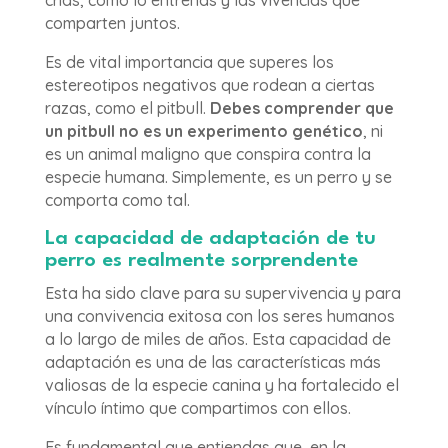
crías, cómo lo entrenas y las vivencias que
comparten juntos.
Es de vital importancia que superes los
estereotipos negativos que rodean a ciertas
razas, como el pitbull.
Debes comprender que
un pitbull no es un experimento genético
, ni
es un animal maligno que conspira contra la
especie humana. Simplemente, es un perro y se
comporta como tal.
La capacidad de adaptación de tu
perro es realmente sorprendente
Esta ha sido clave para su supervivencia y para
una convivencia exitosa con los seres humanos
a lo largo de miles de años. Esta capacidad de
adaptación es una de las características más
valiosas de la especie canina y ha fortalecido el
vínculo íntimo que compartimos con ellos.
Es fundamental que entiendas que, en la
_____
Count how many lines in the data above hold the string "adaptación", and give the number with no other words.

2